Hace veinte y pico de años me cambiaron de escuela. Pateando y gritando, llegué a una ‘horrible escuela de monjas’, donde no conocía a nadie y seguramente nadie me iba a caer bien. Desde entonces, todos los días, y cada día más, agradezco haber llegado ahí. En ese nuevo colegio conocí a mis amigas. Muchas de las cuales en un principio no lo eran. Nuestro grupo se ha ido nutriendo en todo el sentido de la palabra. Cada día somos más, somos más cercanas, somos más completas, somos más auténticas, somos más.

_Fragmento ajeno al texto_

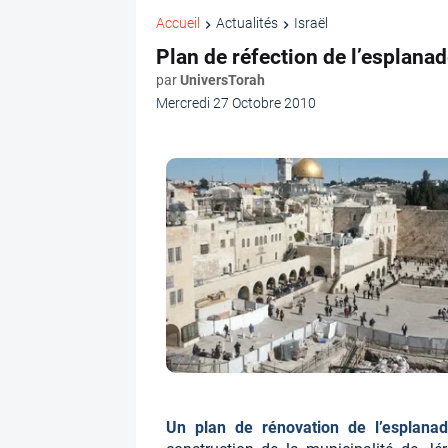
Accueil
Actualités
Israël
Plan de réfection de l’esplanad
par
UniversTorah
Mercredi 27 Octobre 2010
Un plan de rénovation de l’esplana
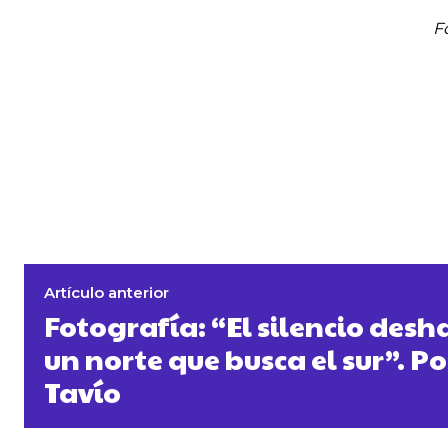
F
Artículo anterior
Fotografía: “El silencio des
un norte que busca el sur”. Po
Tavío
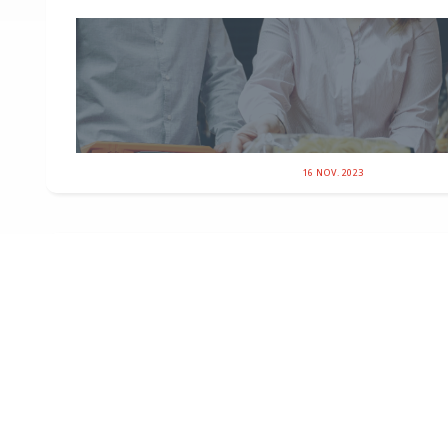
16 NOV. 2023
Républicains Sénat
PASSAGE MÉDIA
S. Paty et D. Bernard : lutter contre la barbarie islamis
C’est dans le cadre de la commission d’enquête sur « 
dysfonctionnements qui ont conduit à l’assassinat » de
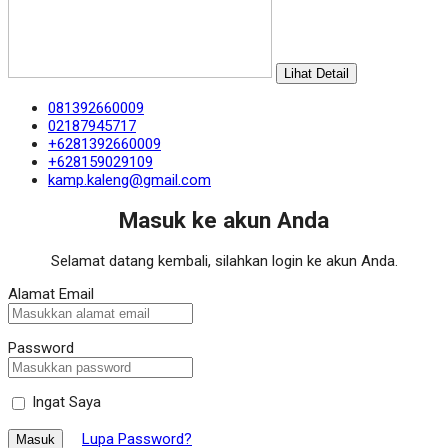
Lihat Detail
081392660009
02187945717
+6281392660009
+628159029109
kamp.kaleng@gmail.com
Masuk ke akun Anda
Selamat datang kembali, silahkan login ke akun Anda.
Alamat Email
Password
Ingat Saya
Lupa Password?
Masuk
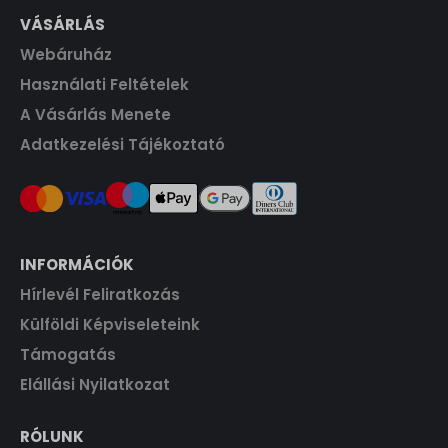
t
1
1
VÁSÁRLÁS
F
.
9
0
t
Webáruház
0
.
0
F
Használati Feltételek
t
A Vásárlás Menete
F
.
Adatkezelési Tájékoztató
t
.
INFORMÁCIÓK
Hírlevél Feliratkozás
Külföldi Képviseleteink
Támogatás
Elállási Nyilatkozat
RÓLUNK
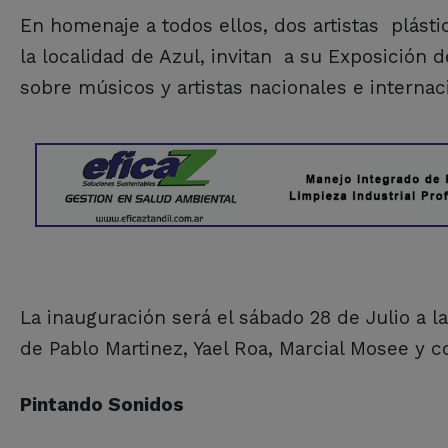
En homenaje a todos ellos, dos artistas plásti
la localidad de Azul, invitan a su Exposición 
sobre músicos y artistas nacionales e internac
La inauguración será el sábado 28 de Julio a l
de Pablo Martinez, Yael Roa, Marcial Mosee y 
Pintando Sonidos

Parece mentira las tonterías por las que decidía, al menos yo, que me llevaba o no con alguna. Hoy, cada una, a su manera, me ha enseñado la delicia que es saber que cuento con ella. Siempre presentes, divertidas, diferentes. Pieza clave sobre todo en esta etapa en la que hay días sumamente difíciles. Épocas en las que siento que no doy una como mamá, en la que me caen gordas mis hijas, en las que por lo mismo, me agarro de la greña con Toño. No se imaginen que son casadas y con hijos. Para nada. Su apoyo va por que en algunos casos, como mamás, me entienden, pero en otros, porque me quieren, me aguantan, me escuchan, me apoyan, me motivan a saber que el mal rato va a pasar y que mañana, será otro día.

Tener amigas, hace toda la diferencia, nos da chance de desmoronarnos sin rompernos, de sabernos humanas, de sentirnos vulnerables. Nos da chance de desahogarnos y ver la vida con nuevos ojos, con nuevas ganas.

Tengo tanta suerte que a lo largo de la vida, he creado amigas nuevas. En los lugares menos esperados como la chamba, la familia política, y hasta el colegio de mis hijas.

Lo único que quiero decir con este post, es gracias. GRACIAS. Las quiero con todo el corazón, las admiro, hacen una enorme diferencia en mi vida, soy una macro suertuda, sepan que aquí también estoy, cuando necesiten, para reír, gritar, llorar, o beber. GRACIAS, GRACIAS, triplemente GRACIAS.